Nancy blinked a sudden rush of tears from her eyes. She felt that she had seen bared the very soul of a child—a soul hungry for kindness and for love. She reached out and took one of the small hands in her own.
"Nonie—let's you and I play lots together. I can give you books, too. We'll read them together. You can come to Happy House often in the daytime."
Nonie shook her head doubtfully.
"Liz won't let me. She says there ain't—there isn't—no use my going off and leaving my work. She says school's bad enough!"
"Does Liz—punish—you much?"
"She chases Davy and me with the broom sometimes. And she scolds, too, but we don't mind, 'cause she's scolding all the time. I wish she would whip us—or lock us up—or—or send us to bed! It'd be like other kids, then."
The strangeness of a child longing for punishments that would make her life seem like other childrens' shocked Nancy! She looked at the thin body—was poverty starving the physical being while neglect starved the spirit?
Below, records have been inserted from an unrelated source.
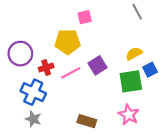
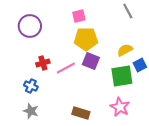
yellow pentagon: (68, 42) -> (86, 39), moved
purple circle: (20, 54) -> (30, 26), moved
purple square: (98, 65) -> (91, 61), turned -36
blue cross: (33, 92) -> (31, 86), size x0.6

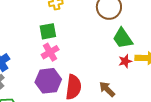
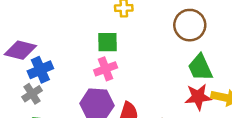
red star: (125, 61) -> (198, 97), size x1.5

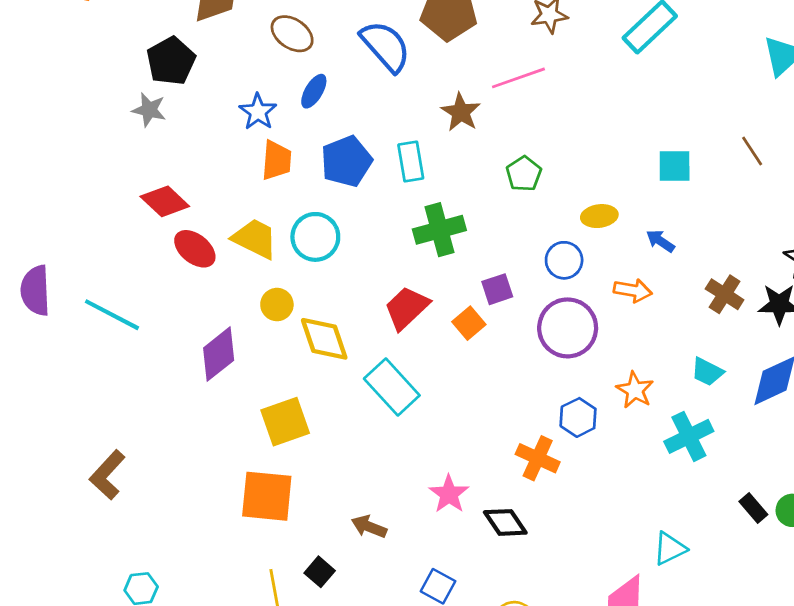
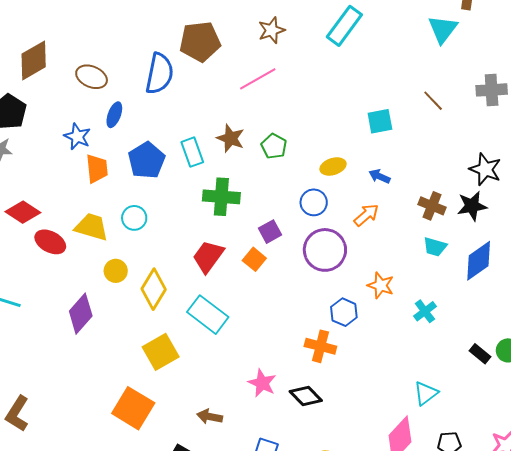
blue semicircle: (386, 46) -> (159, 74), turned 63
brown star: (461, 112) -> (231, 138), moved
green cross: (439, 230) -> (221, 197), turned 30
cyan circle: (315, 237) -> (134, 218), size x0.7
orange arrow: (633, 290) -> (366, 215), turned -40
yellow diamond: (324, 339) -> (154, 289), turned 60
cyan trapezoid: (707, 372) -> (435, 247), moved
yellow square: (285, 422) -> (161, 352), moved
cyan cross: (689, 436) -> (425, 311), size x0.7
orange square: (267, 496) -> (133, 408), turned 36

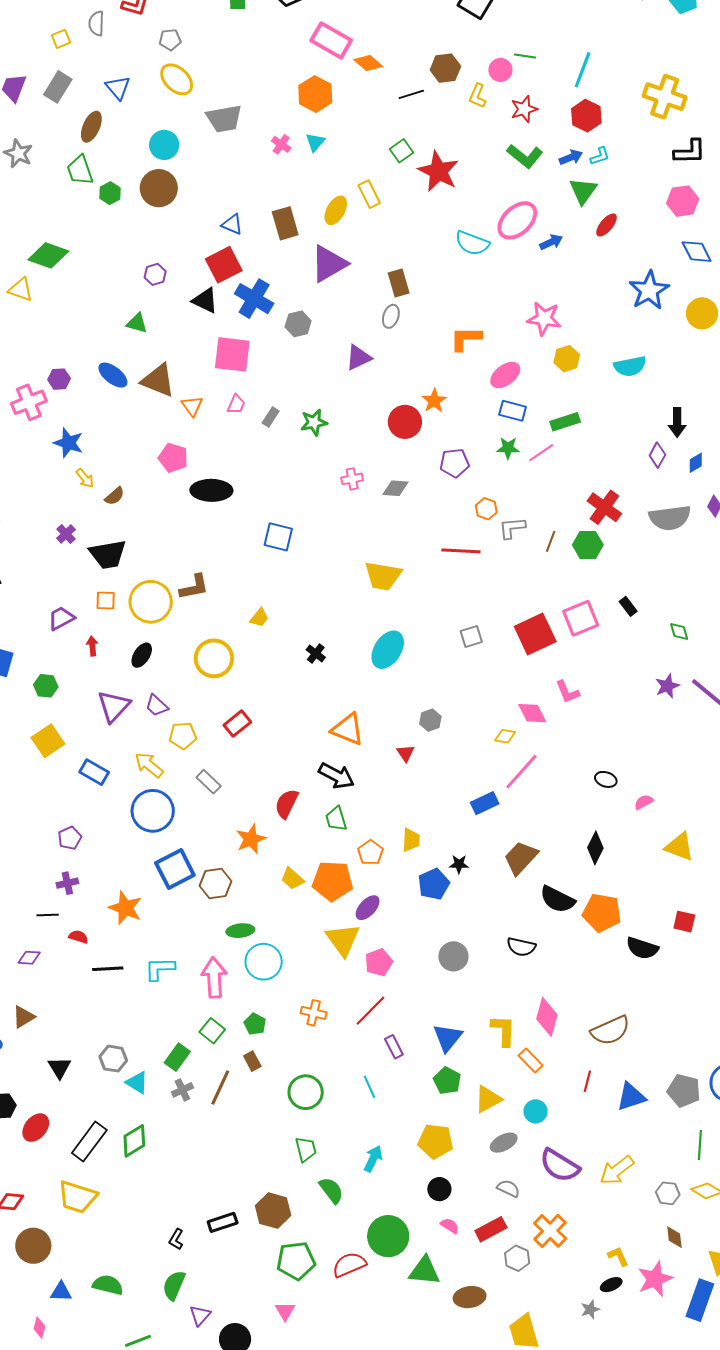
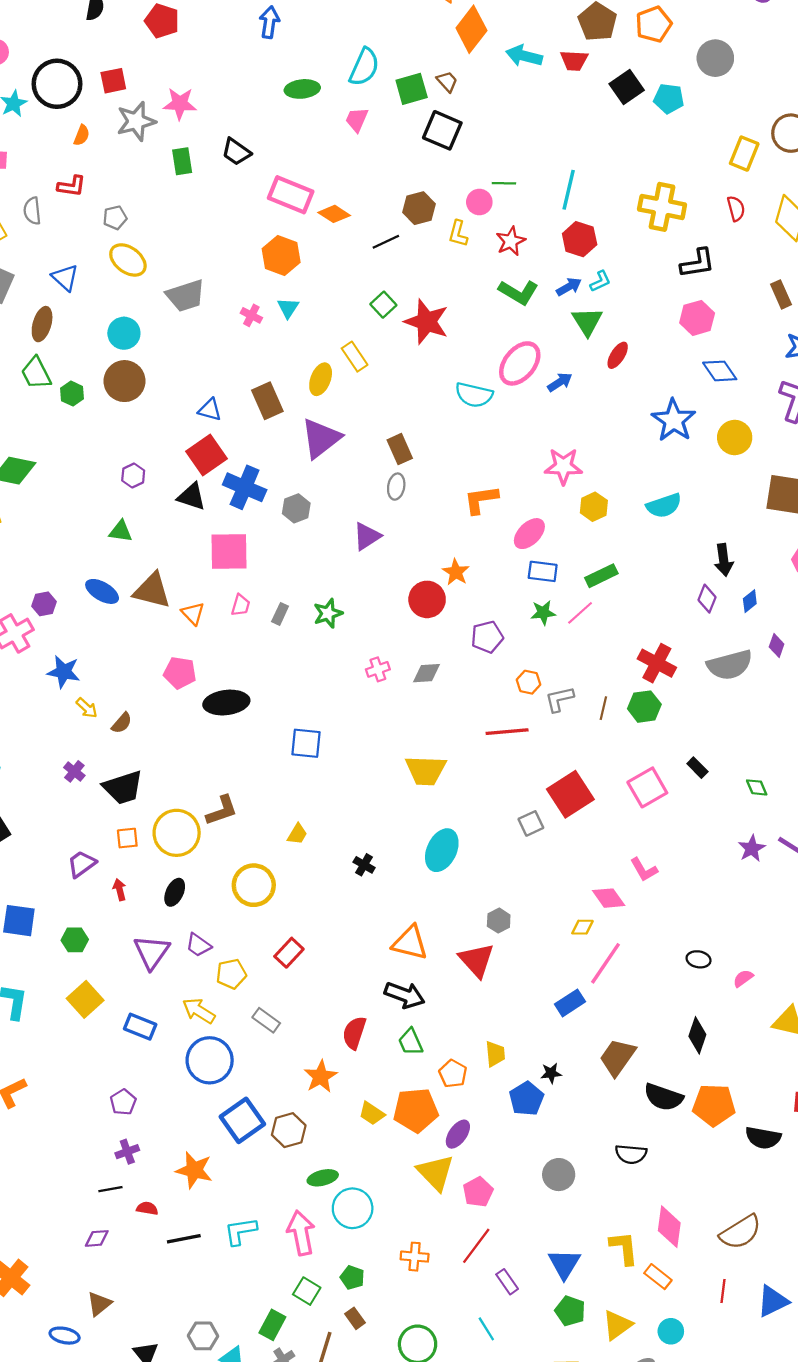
red square: (535, 634) -> (570, 794), moved
red triangle: (406, 753) -> (477, 960), size x1.8

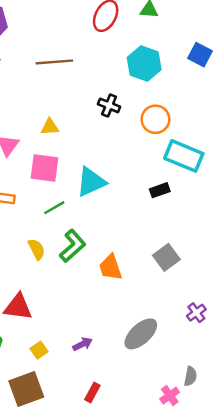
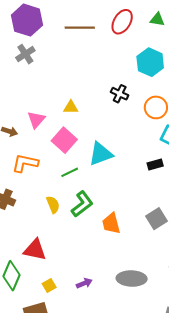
brown line: (54, 62) -> (80, 28), moved
pink square: (45, 168) -> (64, 140), turned 30
gray ellipse: (141, 334) -> (132, 279), turned 40

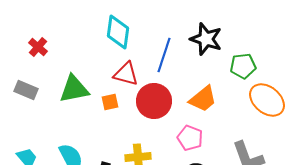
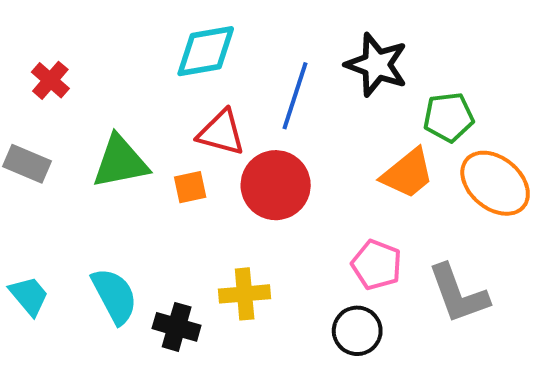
cyan diamond: (118, 32) -> (206, 51), turned 72
orange trapezoid: (203, 99) -> (408, 173), moved
pink pentagon: (190, 138) -> (377, 265), moved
"I'll talk to Liz myself. We'll see what I can coax her to do," Nancy declared resolutely. "We'll be chums, Nonie."
"Oh, then I won't have to play 'bout Rosemary! So, you are as nice as Miss Denny. You don't know her, do you? But she'll come back in the fall and sometime, I guess, she'll be Mr. Peter's dearest."
"What do you mean, Nonie," demanded Nancy.
"Well, Mr. Peter's the nicest man I know 'cause he's awful—nice to Davy and me, and Miss Denny's the nicest lady and so she'll be his dearest! He don't—he doesn't—know her yet but he will in the fall and so will you."
"I may not," Nancy answered, rather coldly, "so your Miss Denny may have your Mr. Peter all to herself. And now something tells me it's time for fairies to be in bed! If you'll hand me my slippers I'll dance with you to the gate—only we must be very, very still or we'll waken B'lindy!"
From the gate of Happy House Nancy watched the child's figure disappear in the shadows of the road. In a very little while she would be crawling into her deserted bed, pulling the clothes up over her head and pretending that a mother's hand was caressing her to sleep and a voice that never "hollered" was whispering "goodnight."
"Blessed child," thought Nancy, "her fairy godmother has given her one gift that even Liz can't take away from her—imagination!"